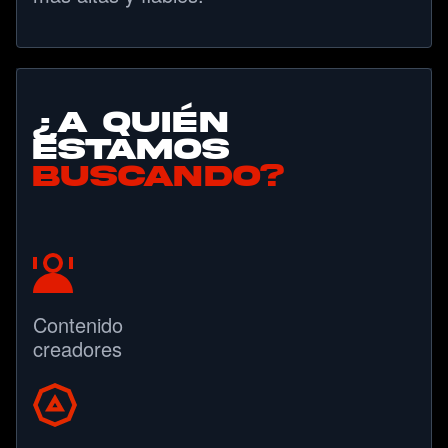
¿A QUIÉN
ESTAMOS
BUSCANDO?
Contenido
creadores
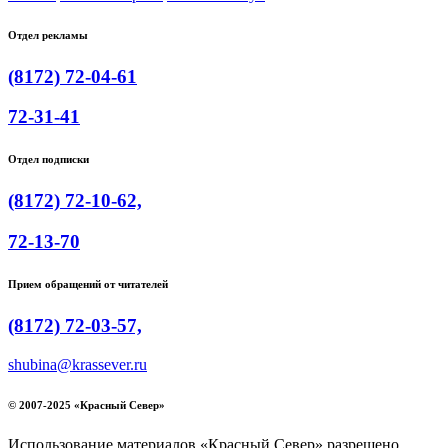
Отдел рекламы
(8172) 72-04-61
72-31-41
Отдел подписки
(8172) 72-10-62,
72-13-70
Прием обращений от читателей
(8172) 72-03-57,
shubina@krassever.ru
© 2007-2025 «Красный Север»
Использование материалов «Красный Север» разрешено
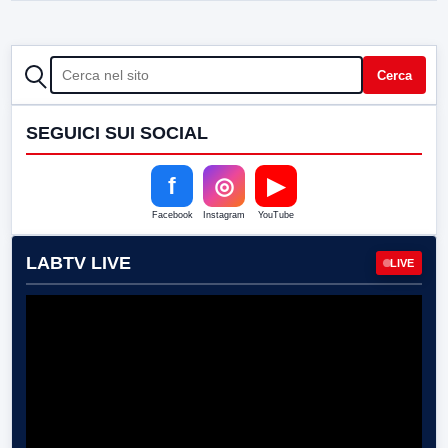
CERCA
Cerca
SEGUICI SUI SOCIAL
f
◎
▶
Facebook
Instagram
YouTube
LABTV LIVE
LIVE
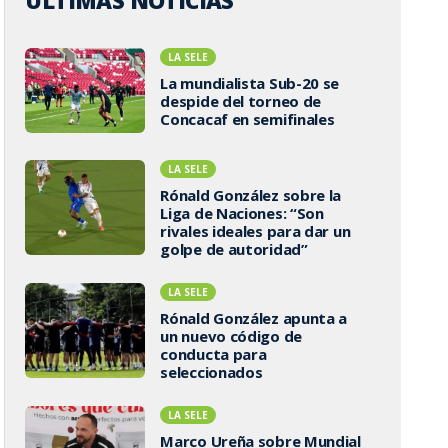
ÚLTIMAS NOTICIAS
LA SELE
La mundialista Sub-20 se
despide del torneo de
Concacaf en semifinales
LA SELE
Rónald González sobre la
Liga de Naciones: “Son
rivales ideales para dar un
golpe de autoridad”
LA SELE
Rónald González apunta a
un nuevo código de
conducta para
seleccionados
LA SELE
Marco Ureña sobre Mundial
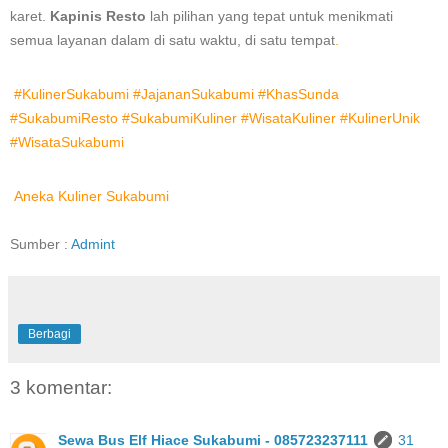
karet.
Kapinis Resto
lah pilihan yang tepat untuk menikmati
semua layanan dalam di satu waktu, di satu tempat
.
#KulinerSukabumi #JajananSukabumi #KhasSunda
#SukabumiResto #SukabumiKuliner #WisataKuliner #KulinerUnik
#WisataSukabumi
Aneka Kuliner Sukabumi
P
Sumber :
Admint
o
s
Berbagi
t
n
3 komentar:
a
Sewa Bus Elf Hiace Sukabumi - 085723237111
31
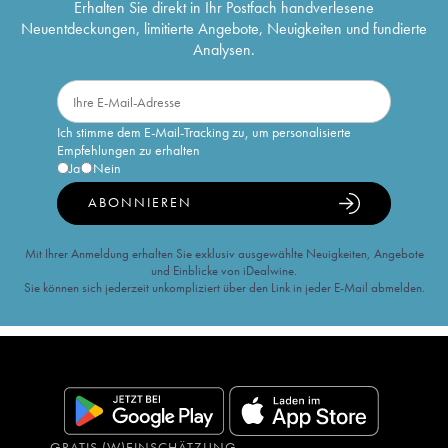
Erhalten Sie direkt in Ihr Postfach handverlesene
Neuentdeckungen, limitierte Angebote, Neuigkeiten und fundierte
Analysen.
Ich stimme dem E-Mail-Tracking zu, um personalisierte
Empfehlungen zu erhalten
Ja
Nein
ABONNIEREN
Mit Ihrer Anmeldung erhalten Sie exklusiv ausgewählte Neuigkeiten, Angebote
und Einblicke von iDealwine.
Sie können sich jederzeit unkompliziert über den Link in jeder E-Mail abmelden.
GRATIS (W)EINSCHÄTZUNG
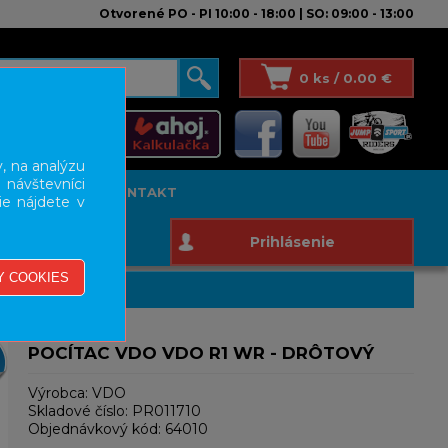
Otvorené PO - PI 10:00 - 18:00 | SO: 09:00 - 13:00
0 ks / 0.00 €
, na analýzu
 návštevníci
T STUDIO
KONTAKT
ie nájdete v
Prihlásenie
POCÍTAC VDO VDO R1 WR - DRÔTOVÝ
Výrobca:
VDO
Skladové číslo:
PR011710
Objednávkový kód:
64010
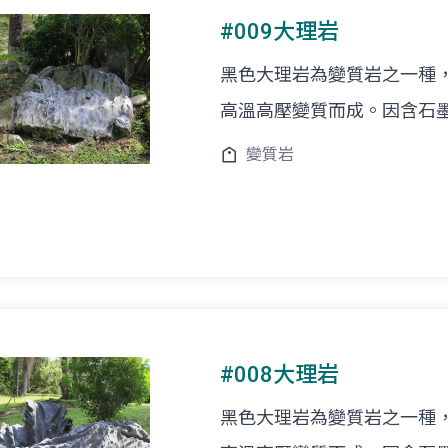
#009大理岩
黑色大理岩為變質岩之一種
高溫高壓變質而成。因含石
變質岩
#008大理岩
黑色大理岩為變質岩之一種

■ ■ ■ ■ ■ ■ ■

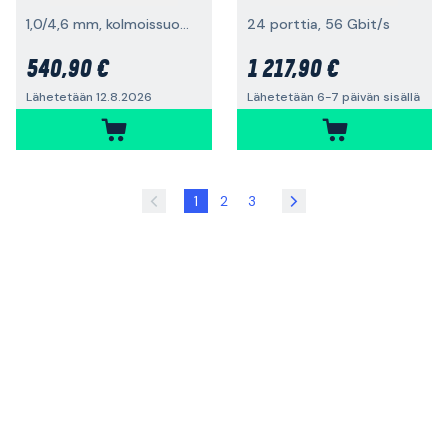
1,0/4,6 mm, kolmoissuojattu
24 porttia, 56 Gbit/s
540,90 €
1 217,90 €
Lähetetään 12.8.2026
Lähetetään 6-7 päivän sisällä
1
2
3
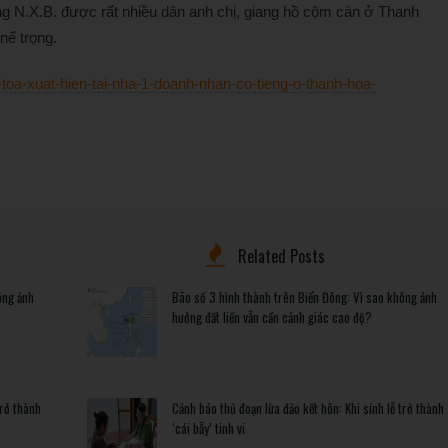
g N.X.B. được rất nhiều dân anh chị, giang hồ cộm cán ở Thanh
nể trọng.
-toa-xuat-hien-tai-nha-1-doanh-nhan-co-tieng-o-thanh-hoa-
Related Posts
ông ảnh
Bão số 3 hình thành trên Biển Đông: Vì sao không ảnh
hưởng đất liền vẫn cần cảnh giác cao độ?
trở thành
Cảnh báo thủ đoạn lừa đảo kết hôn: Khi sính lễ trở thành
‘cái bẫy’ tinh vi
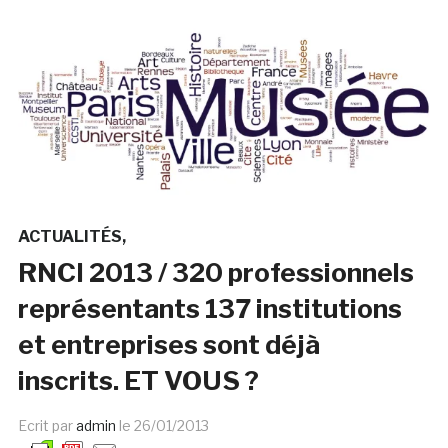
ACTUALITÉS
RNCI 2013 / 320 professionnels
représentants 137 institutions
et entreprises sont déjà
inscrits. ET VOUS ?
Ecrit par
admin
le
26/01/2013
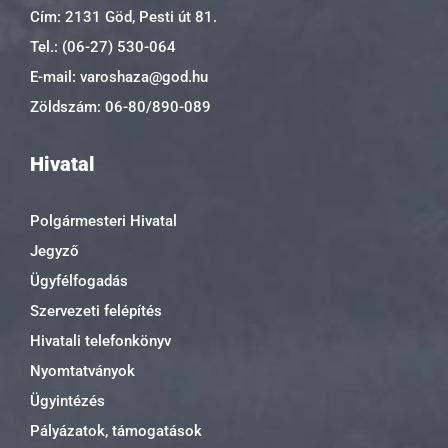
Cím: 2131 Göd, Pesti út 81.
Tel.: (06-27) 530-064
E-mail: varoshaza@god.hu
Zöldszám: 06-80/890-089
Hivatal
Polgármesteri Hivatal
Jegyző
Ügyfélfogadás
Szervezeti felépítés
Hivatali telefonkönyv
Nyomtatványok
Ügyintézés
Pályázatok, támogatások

■ ■ ■ ■ ■ ■ ■

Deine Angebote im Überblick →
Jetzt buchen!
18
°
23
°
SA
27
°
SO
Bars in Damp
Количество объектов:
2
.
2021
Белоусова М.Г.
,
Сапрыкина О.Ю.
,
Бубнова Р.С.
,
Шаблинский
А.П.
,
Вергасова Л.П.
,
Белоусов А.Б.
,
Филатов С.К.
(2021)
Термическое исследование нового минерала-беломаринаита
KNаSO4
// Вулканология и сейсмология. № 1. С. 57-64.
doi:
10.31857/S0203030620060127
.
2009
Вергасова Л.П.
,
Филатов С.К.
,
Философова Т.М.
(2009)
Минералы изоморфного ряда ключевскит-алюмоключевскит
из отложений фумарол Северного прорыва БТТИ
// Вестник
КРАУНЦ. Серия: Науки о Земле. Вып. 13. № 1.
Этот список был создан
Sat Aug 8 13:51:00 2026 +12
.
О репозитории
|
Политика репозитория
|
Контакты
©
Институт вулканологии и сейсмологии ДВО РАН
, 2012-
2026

■ ■ ■ ■ ■ ■ ■

__Task brief__:
Start with the line with "Rónald González sobre la" in the listing above and stop after the line with "lah pilihan yang tepat untuk menikmati". Write out exactly the lines in that stretch and no others, without pictures.

__Reply to the task__:
Rónald González sobre la
Liga de Naciones: “Son
rivales ideales para dar un
golpe de autoridad”
LA SELE
Rónald González apunta a
un nuevo código de
conducta para
seleccionados
LA SELE
Marco Ureña sobre Mundial
karet.
Kapinis Resto
lah pilihan yang tepat untuk menikmati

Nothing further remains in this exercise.